Peters is running for reelection this year against GOP businessman John James, who does not support the ACA.
In June, President Donald Trump asked the U.S. Supreme Court to put an end to the ACA, known as “Obamacare.”
Slavitt said that depending on how the Supreme Court rules in Trump’s latest attempt to overturn the health care law, health issues that stemmed from the COVID-19 outbreak may not be covered by insurance companies.
“if you believe we have nine impartial justices who don’t pay attention to public opinion, they won’t even say that themselves,” Slavitt said. “They need to understand what happens to all the people on Medicaid, all the people who will get sick with COVID-19 and then the next time they have asthma or a lung problem or a blood clot, the insurance company says that’s a preexisting condition.”
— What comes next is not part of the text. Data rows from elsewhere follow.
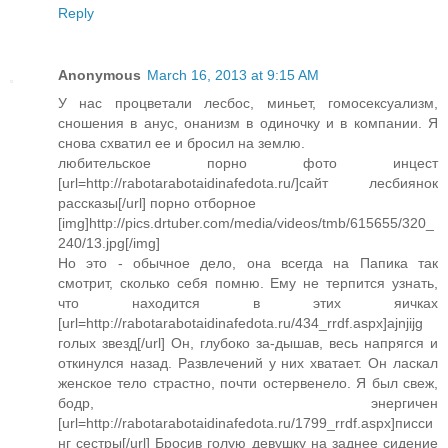
Reply
Anonymous
March 16, 2013 at 9:15 AM
У нас процветали лесбос, миньет, гомосексуализм,
сношения в анус, онанизм в одиночку и в компании. Я
снова схватил ее и бросил на землю.
любительское порно фото инцест
[url=http://rabotarabotaidinafedota.ru/]сайт лесбиянок
рассказы[/url] порно отборное
[img]http://pics.drtuber.com/media/videos/tmb/615655/320_
240/13.jpg[/img]
Но это - обычное дело, она всегда на Папика так
смотрит, сколько себя помню. Ему не терпится узнать,
что находится в этих яичках
[url=http://rabotarabotaidinafedota.ru/434_rrdf.aspx]ajnjijg
голых звезд[/url] Он, глубоко за-дышав, весь напрягся и
откинулся назад. Развлечений у них хватает. Он ласкал
женское тело страстно, почти остервенело. Я был свеж,
бодр, энергичен
[url=http://rabotarabotaidinafedota.ru/1799_rrdf.aspx]писси
нг сестры[/url] Бросив голую девушку на заднее сидение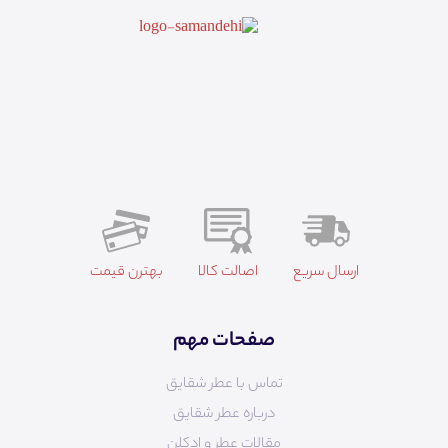
ارسال سریع
اصالت کالا
بهترن قیمت
صفحات مهم
تماس با عطر شقایق
درباره عطر شقایق
مقالات عطر و ادکلن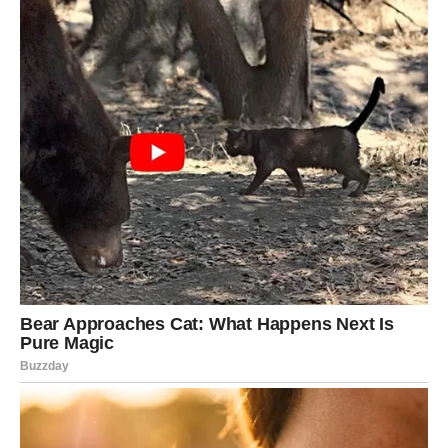
A ono što dolazi moglo bi vam donijeti mnogo više sreće
nego što trenutno možete zamisliti.
Zvijezde vam konačno pokreću stvari u ljubavi i donose
emocije koje bi vam mogle promijeniti život.
Zato otvorite srce.
Jer sudbina vam uskoro donosi ono što ste zaslužili, a
čekali ste predugo.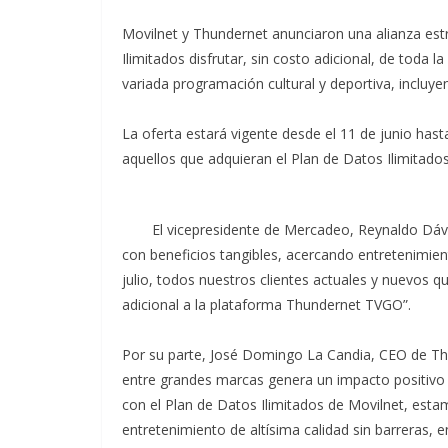
Movilnet y Thundernet anunciaron una alianza estr
Ilimitados disfrutar, sin costo adicional, de tod
variada programación cultural y deportiva, incluye
La oferta estará vigente desde el 11 de junio hasta
aquellos que adquieran el Plan de Datos Ilimitado
El vicepresidente de Mercadeo, Reynaldo Dá
con beneficios tangibles, acercando entretenimient
julio, todos nuestros clientes actuales y nuevos 
adicional a la plataforma Thundernet TVGO”.
Por su parte, José Domingo La Candia, CEO de Th
entre grandes marcas genera un impacto positivo
con el Plan de Datos Ilimitados de Movilnet, est
entretenimiento de altísima calidad sin barreras, en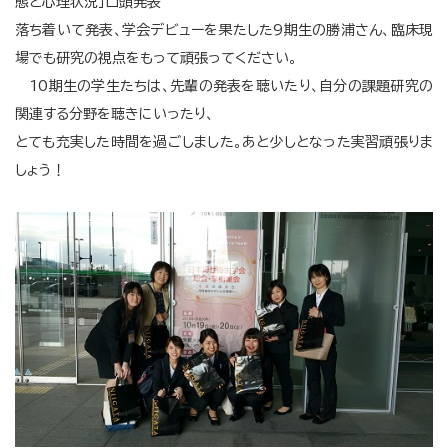
態と心理状況」口頭発表
落ち着いて発表、学会デビューを果たした9期生の勝浦さん、臨床現
場でも研究の視点をもって頑張ってください。
10期生の学生たちは、先輩の発表を聴いたり、自分の課題研究の
関連する分野を聴きにいったり、
とても充実した時間を過ごしました。あと少しとなった実習頑張りま
しょう！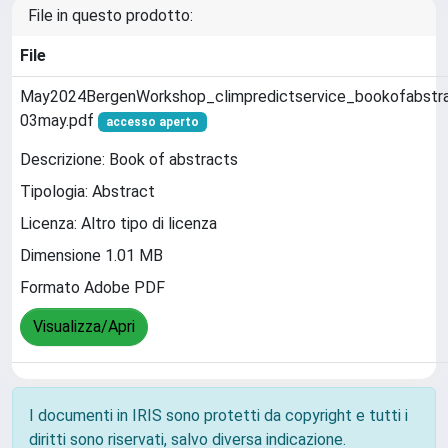
File in questo prodotto:
File
May2024BergenWorkshop_climpredictservice_bookofabstr
03may.pdf
accesso aperto
Descrizione: Book of abstracts
Tipologia: Abstract
Licenza: Altro tipo di licenza
Dimensione 1.01 MB
Formato Adobe PDF
Visualizza/Apri
I documenti in IRIS sono protetti da copyright e tutti i
diritti sono riservati, salvo diversa indicazione.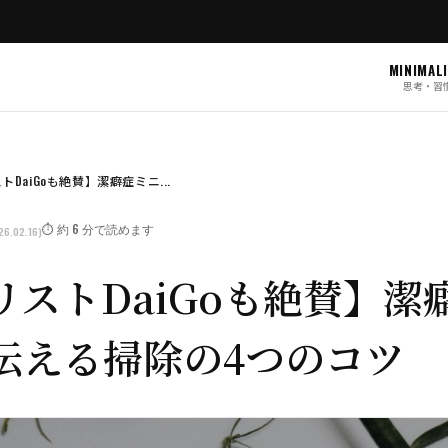
MINIMAL
思考・習
DaiGoも絶賛】潔癖症ミニ...
⏱️ 約 6 分で読めます
26.02.16)
リストDaiGoも絶賛】潔
伝える掃除の4つのコツ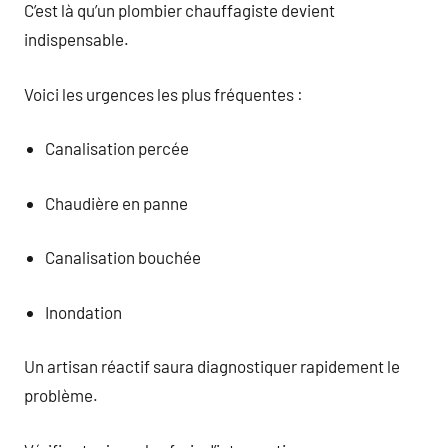
C’est là qu’un plombier chauffagiste devient
indispensable.
Voici les urgences les plus fréquentes :
Canalisation percée
Chaudière en panne
Canalisation bouchée
Inondation
Un artisan réactif saura diagnostiquer rapidement le
problème.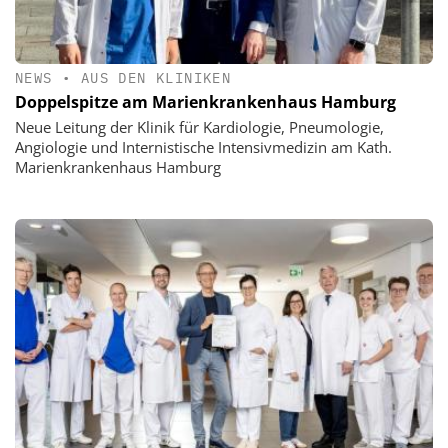
NEWS
•
AUS DEN KLINIKEN
Doppelspitze am Marienkrankenhaus Hamburg
Neue Leitung der Klinik für Kardiologie, Pneumologie,
Angiologie und Internistische Intensivmedizin am Kath.
Marienkrankenhaus Hamburg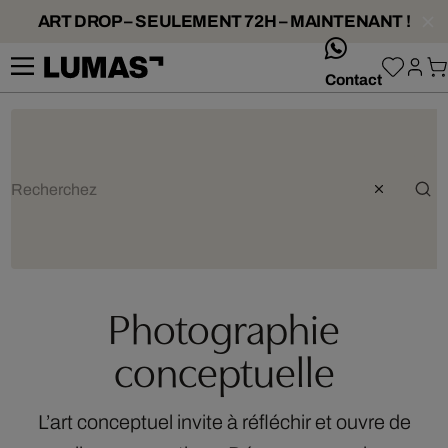
ART DROP – SEULEMENT 72H – MAINTENANT !
whatsApp
Contact
Photographie
conceptuelle
L’art conceptuel invite à réfléchir et ouvre de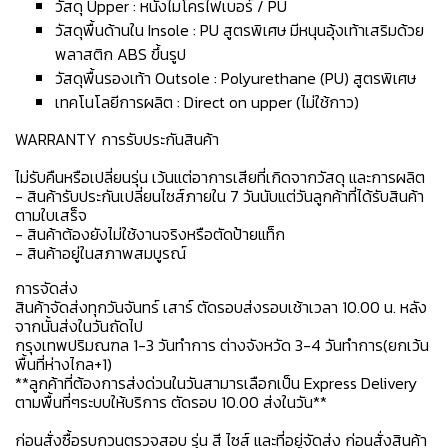
วัสดุ Upper : หนังไมโครไฟเบอร์ / PU
วัสดุพื้นด้านใน Insole : PU สูตรพิเศษ มีหนุนอุ้งเท้าเสริมด้วย
พลาสติก ABS ขึ้นรูป
วัสดุพื้นรองเท้า Outsole : Polyurethane (PU) สูตรพิเศษ
เทคโนโลยีการผลิต : Direct on upper (ไม่ใช้กาว)
WARRANTY การรับประกันสินค้า
ไม่รับคืนหรือเปลี่ยนรุ่น เว้นแต่อาการเสียที่เกิดจากวัสดุ และการผลิต
- สินค้ารับประกันเปลี่ยนไซส์ภายใน 7 วันนับแต่วันลูกค้าที่ได้รับสินค้า
ตามใบเสร็จ
- สินค้าต้องยังไม่ใช้งานจริงหรือตัดป้ายแท็ก
- สินค้าอยู่ในสภาพสมบูรณ์
การจัดส่ง
สินค้าจัดส่งทุกวันจันทร์ เสาร์ ตัดรอบส่งรอบเช้าเวลา 10.00 น. หลัง
จากนั้นส่งในวันถัดไป
กรุงเทพปริมณฑล 1-3 วันทำการ ต่างจังหวัด 3-4 วันทำการ(ยกเว้น
พื้นที่ห่างไกล+1)
**ลูกค้าที่ต้องการส่งด่วนในวันสามารเลือกเป็น Express Delivery
ตามพื้นที่ๆระบบให้บริการ ตัดรอบ 10.00 ส่งในวัน**
ก่อนสั่งซื้อรบกวนตรวจสอบ รุ่น สี ไซส์ และที่อยู่จัดส่ง ก่อนสั่งสินค้า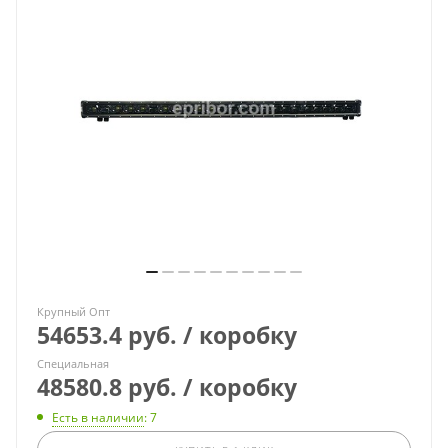
Крупный Опт
54653.4 руб. / коробку
Специальная
48580.8 руб. / коробку
Есть в наличии
: 7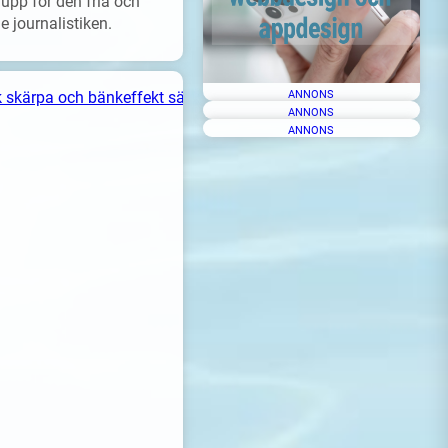
upp för den fria och
 journalistiken.
ANNONS
ANNONS
ANNONS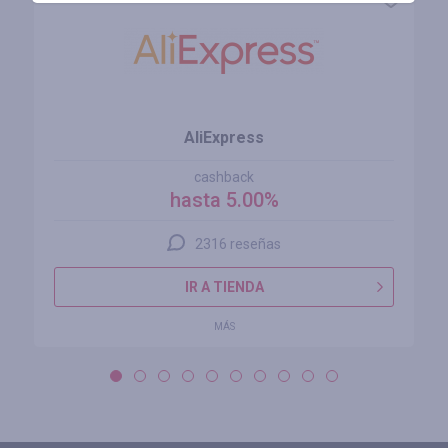
AliExpress
cashback
hasta 5.00%
2316 reseñas
IR A TIENDA
MÁS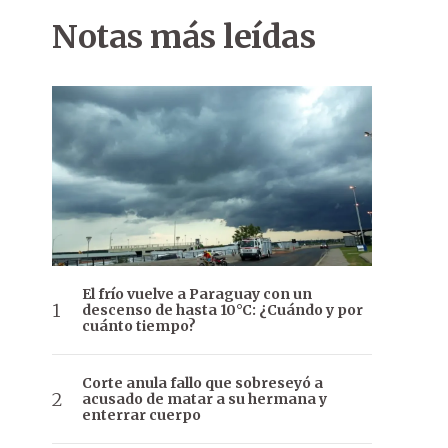
Notas más leídas
El frío vuelve a Paraguay con un
descenso de hasta 10°C: ¿Cuándo y por
cuánto tiempo?
Corte anula fallo que sobreseyó a
acusado de matar a su hermana y
enterrar cuerpo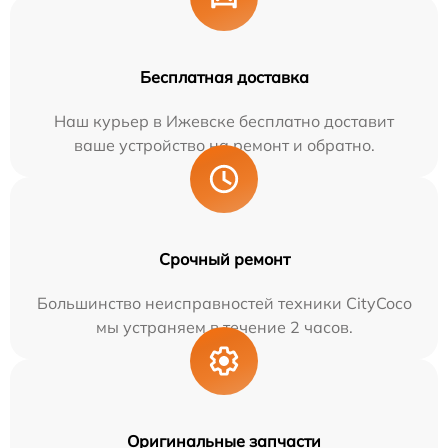
Бесплатная доставка
Наш курьер в Ижевске бесплатно доставит
ваше устройство на ремонт и обратно.
Срочный ремонт
Большинство неисправностей техники CityCoco
мы устраняем в течение 2 часов.
Оригинальные запчасти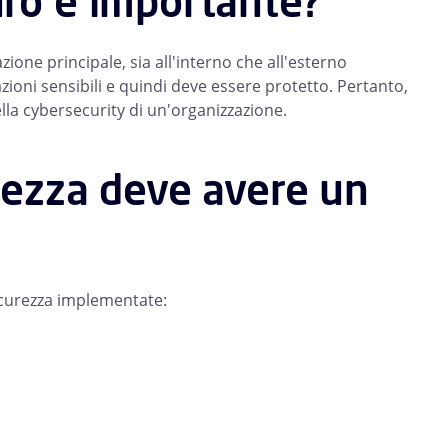
uro è importante?
ione principale, sia all'interno che all'esterno
azioni sensibili e quindi deve essere protetto. Pertanto,
lla cybersecurity di un'organizzazione.
urezza deve avere un
sicurezza implementate: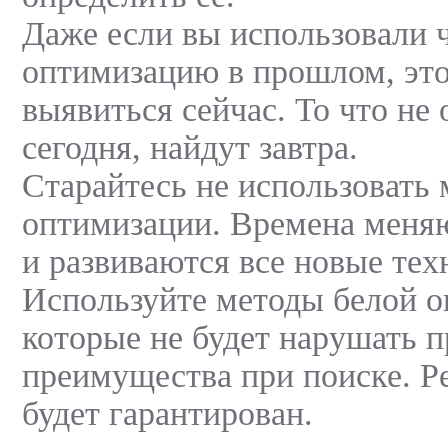
Даже если вы использовали 
оптимизацию в прошлом, эт
выявиться сейчас. То что не
сегодня, найдут завтра.
Старайтесь не использовать
оптимизации. Времена меня
и развиваются все новые тех
Используйте методы белой о
которые не будет нарушать п
преимущества при поиске. Ре
будет гарантирован.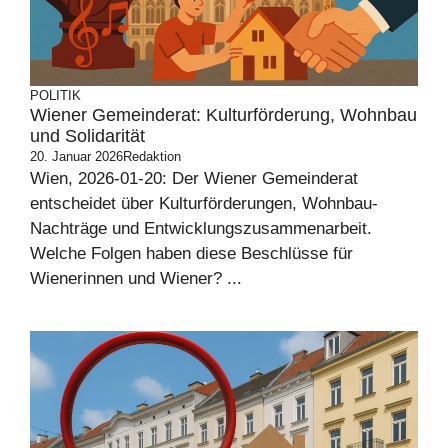
POLITIK
Wiener Gemeinderat: Kulturförderung, Wohnbau
und Solidarität
20. Januar 2026
Redaktion
Wien, 2026-01-20: Der Wiener Gemeinderat
entscheidet über Kulturförderungen, Wohnbau-
Nachträge und Entwicklungszusammenarbeit.
Welche Folgen haben diese Beschlüsse für
Wienerinnen und Wiener? ...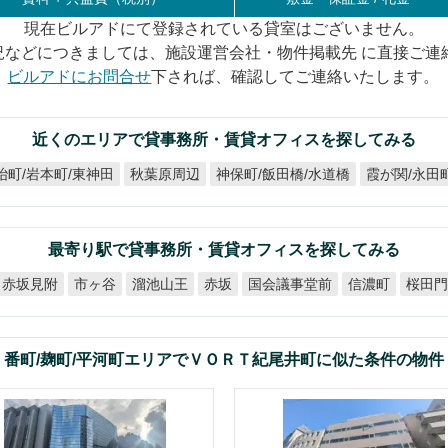
現在ビルアドにて登録されている貸室はございません。
況などにつきましては、施設運営会社・物件掲載先 に直接ご連
ビルアドにお問合せ
下されば、確認してご連絡いたします。
近くのエリアで貸事務所・賃貸オフィスを探してみる
冶町/岩本町/東神田
神保町/飯田橋/水道橋
霞が関/永田
秋葉原周辺
最寄り駅で貸事務所・賃貸オフィスを探してみる
国会議事堂前
赤坂見附
溜池山王
市ヶ谷
信濃町
桜田
赤坂
番町/麹町/平河町エリアでＶＯＲＴ紀尾井町に似た条件の物件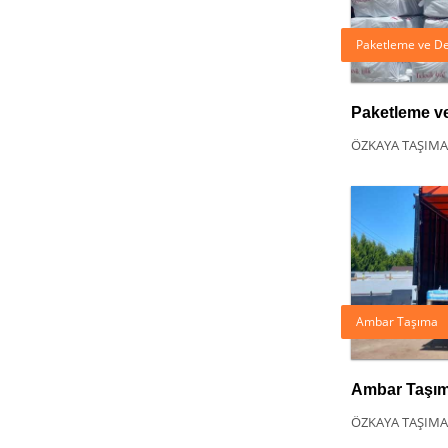
Paketleme ve D
Paketleme v
ÖZKAYA TAŞIMA
Ambar Taşıma
Ambar Taşı
ÖZKAYA TAŞIMA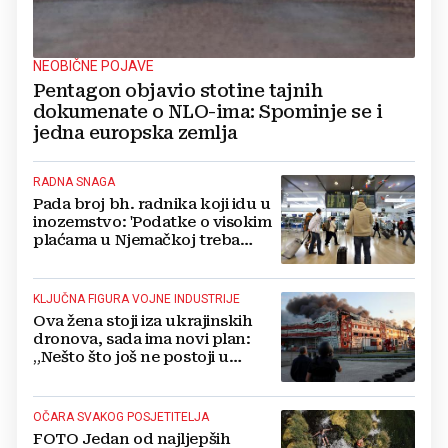
NEOBIČNE POJAVE
Pentagon objavio stotine tajnih
dokumenate o NLO-ima: Spominje se i
jedna europska zemlja
RADNA SNAGA
Pada broj bh. radnika koji idu u
inozemstvo: 'Podatke o visokim
plaćama u Njemačkoj treba
gledati s rezervom'
KLJUČNA FIGURA VOJNE INDUSTRIJE
Ova žena stoji iza ukrajinskih
dronova, sada ima novi plan:
„Nešto što još ne postoji u
svijetu“
OČARA SVAKOG POSJETITELJA
FOTO Jedan od najljepših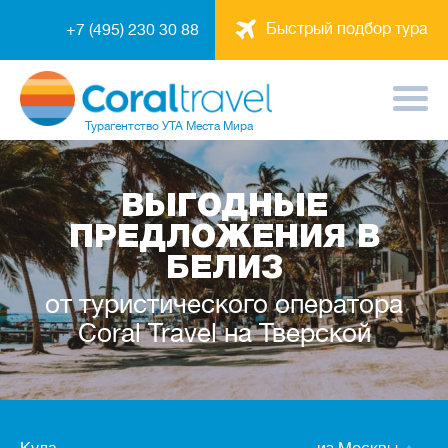
Быстрый подбор тура
+7 (495) 230 30 88
Турагентство
УТА Места Мира
ВЫГОДНЫЕ
ПРЕДЛОЖЕНИЯ В
БЕЛИЗ
от туристического оператора
Coral Travel на Тверской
Last month, a report from the Center for American Progress, a left-leaning think tank, found that if the ACA is overturned, it’s likely that about 23.3 million Americans — including 827,000 Michigan residents — will be without health care coverage.
Gilchrist noted that while the federal government withheld personal protective equipment during the early months of the outbreak, state leaders in Michigan had to “get creative” in offering and expanding health care options in Michigan.
“We innovated drive-through testing, we innovated mobile testing … but we also went a step further by leveraging the expanded Medicaid that we’ve had in Michigan under Healthy Michigan,” said Gilchrist, who lost 23 people in his life to COVID-19. “We are now connecting people who are seeing doctors for the first time in a long time to primary care physicians, behavioral health services and mental health services, while they are in the process of getting the results of their COVID-19 tests.”